We also talked about the economic shift that took place in the early eighties. In New Zealand the word for this was Rogernomics, after Roger Douglas, but similar policy changes took place all over the developed world. It's funny that the subject of phones came up. In the UK until the eighties, everyone had the same rotary BT phone. If you were lucky, you got to choose the colour. We had a brown one. Actually nobody really had a phone, because it remained the property of BT, which was privatised under Thatcher in 1984. I read a really good book which touched on the economic reforms of the 1980s, as well as homelessness, love and depression. Written by Elliott Perlman and based in Melbourne, it's simply called Three Dollars. At some point in the eighties, stock markets became mainstream and the ups and downs were reported on news bulletins. (The woman in the story thought this was funny - why should I care? - and came up with her own All Ordinaries index for recording the ups and downs in her mood.) In the eighties, money changed from being simply a means of exchange to a thing to have in itself, even a way of measuring self-worth. Jeez, if my salary isn't going up in real terms year after year, I must be a failure. How and why did that happen? It's an interesting question, because I don't think it's good that it happened, even if there were clear benefits to the new economic environment like being able to choose your phone, and getting your line installed much faster in a competitive market.

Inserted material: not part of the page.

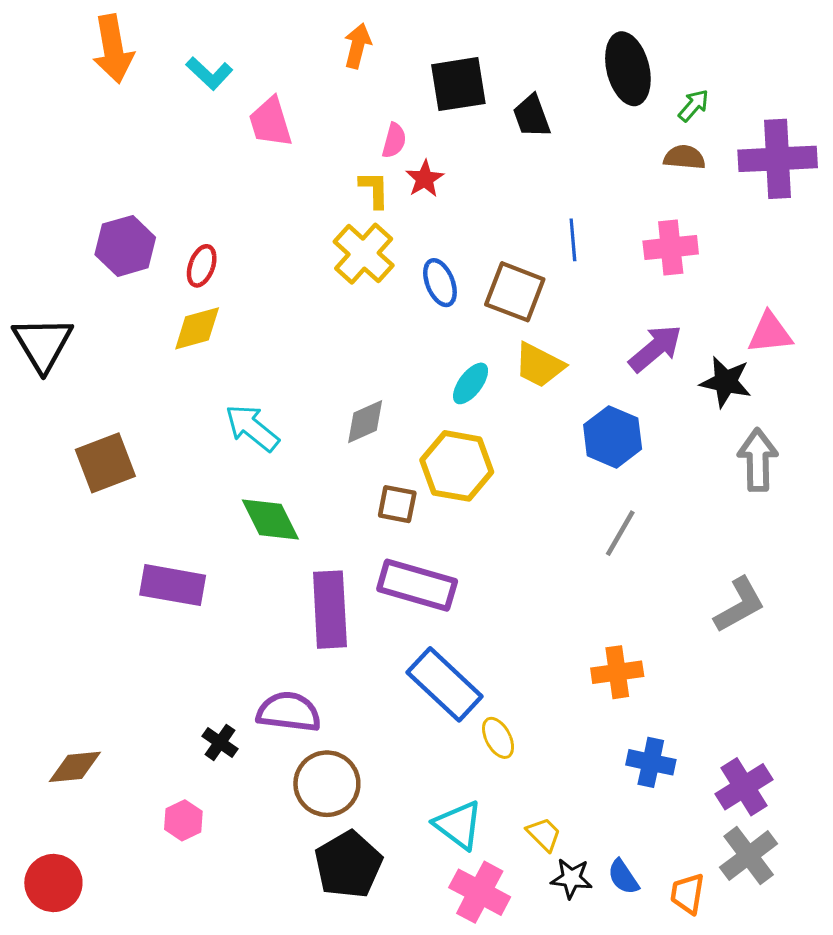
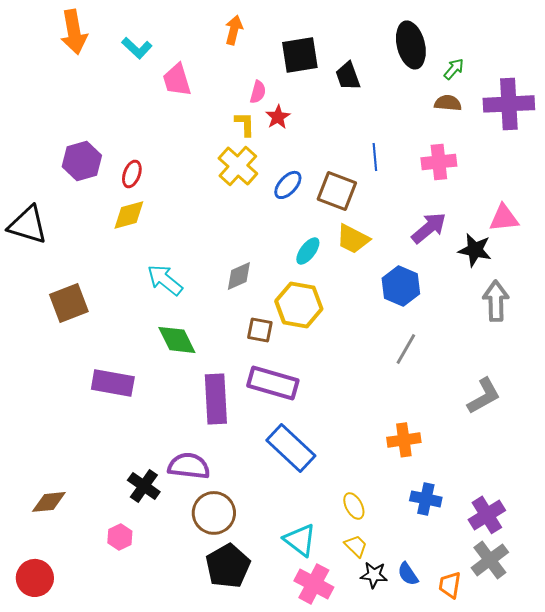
blue ellipse: (440, 283) -> (288, 185), turned 64
black triangle: (43, 344) -> (28, 225), turned -42
yellow ellipse: (498, 738) -> (354, 506), moved
black cross: (220, 742) -> (144, 486), size x1.4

We did talk about the stock market a bit. It was good to talk to someone who understood concepts like over-diversification. When my gran died, she had a managed portfolio of shares. From memory she had shares in exactly fifty companies. As I tried to explain to Dad, that made no sense at all. You might as well invest in a tracker fund.
Perhaps because of the difficulties I face in keeping a well-paid career job (which are mitigated to some extent by my ability to not piss people off), I've sometimes found it hard to warm to people who do manage to climb the rungs of the corporate ladder. People who do something a bit different often seem easier for me to get along with. Maybe that's how I ended up with Kevin.